Content starts
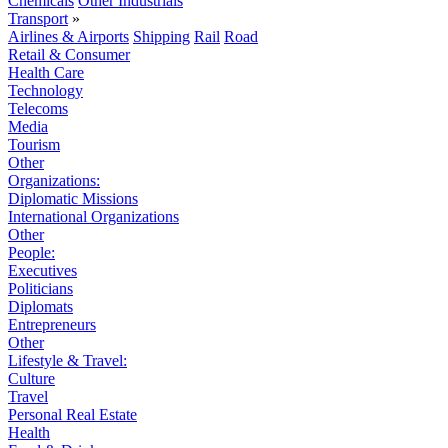
Chemicals
Other Industrials
Transport
»
Airlines & Airports
Shipping
Rail
Road
Retail & Consumer
Health Care
Technology
Telecoms
Media
Tourism
Other
Organizations:
Diplomatic Missions
International Organizations
Other
People:
Executives
Politicians
Diplomats
Entrepreneurs
Other
Lifestyle & Travel:
Culture
Travel
Personal Real Estate
Health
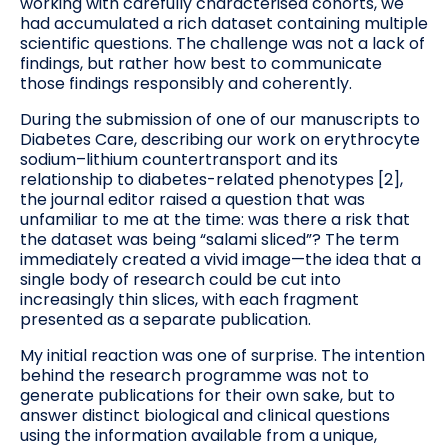
working with carefully characterised cohorts, we
had accumulated a rich dataset containing multiple
scientific questions. The challenge was not a lack of
findings, but rather how best to communicate
those findings responsibly and coherently.
During the submission of one of our manuscripts to
Diabetes Care, describing our work on erythrocyte
sodium–lithium countertransport and its
relationship to diabetes-related phenotypes [2],
the journal editor raised a question that was
unfamiliar to me at the time: was there a risk that
the dataset was being “salami sliced”? The term
immediately created a vivid image—the idea that a
single body of research could be cut into
increasingly thin slices, with each fragment
presented as a separate publication.
My initial reaction was one of surprise. The intention
behind the research programme was not to
generate publications for their own sake, but to
answer distinct biological and clinical questions
using the information available from a unique,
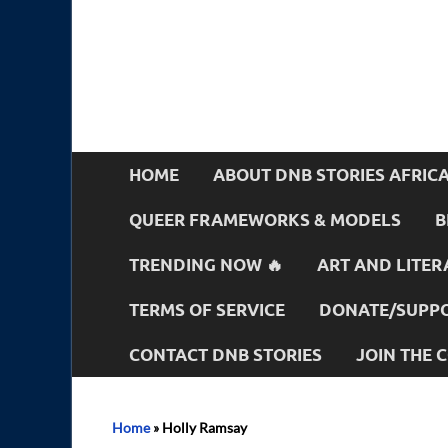
HOME
ABOUT DNB STORIES AFRIC
QUEER FRAMEWORKS & MODELS
B
TRENDING NOW 🔥
ART AND LITER
TERMS OF SERVICE
DONATE/SUPPO
CONTACT DNB STORIES
JOIN THE
Home
»
Holly Ramsay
Content ends
■ WHAT THIS TASK INVOLVES ■
None of the pictures belongs in the answer, but all the entries must be repeated exactly.

■ RESPONSE TO THE EXERCISE ■
Chemicals
Other Industrials
Transport
»
Airlines & Airports
Shipping
Rail
Road
Retail & Consumer
Health Care
Technology
Telecoms
Media
Tourism
Other
Organizations:
Diplomatic Missions
International Organizations
Other
People:
Executives
Politicians
Diplomats
Entrepreneurs
Other
Lifestyle & Travel:
Culture
Travel
Personal Real Estate
Health
working with carefully characterised cohorts, we
had accumulated a rich dataset containing multiple
scientific questions. The challenge was not a lack of
findings, but rather how best to communicate
those findings responsibly and coherently.
During the submission of one of our manuscripts to
Diabetes Care, describing our work on erythrocyte
sodium–lithium countertransport and its
relationship to diabetes-related phenotypes [2],
the journal editor raised a question that was
unfamiliar to me at the time: was there a risk that
the dataset was being “salami sliced”? The term
immediately created a vivid image—the idea that a
single body of research could be cut into
increasingly thin slices, with each fragment
presented as a separate publication.
My initial reaction was one of surprise. The intention
behind the research programme was not to
generate publications for their own sake, but to
answer distinct biological and clinical questions
using the information available from a unique,
HOME
ABOUT DNB STORIES AFRIC
QUEER FRAMEWORKS & MODELS
B
TRENDING NOW 🔥
ART AND LITER
TERMS OF SERVICE
DONATE/SUPPO
CONTACT DNB STORIES
JOIN THE
Home
»
Holly Ramsay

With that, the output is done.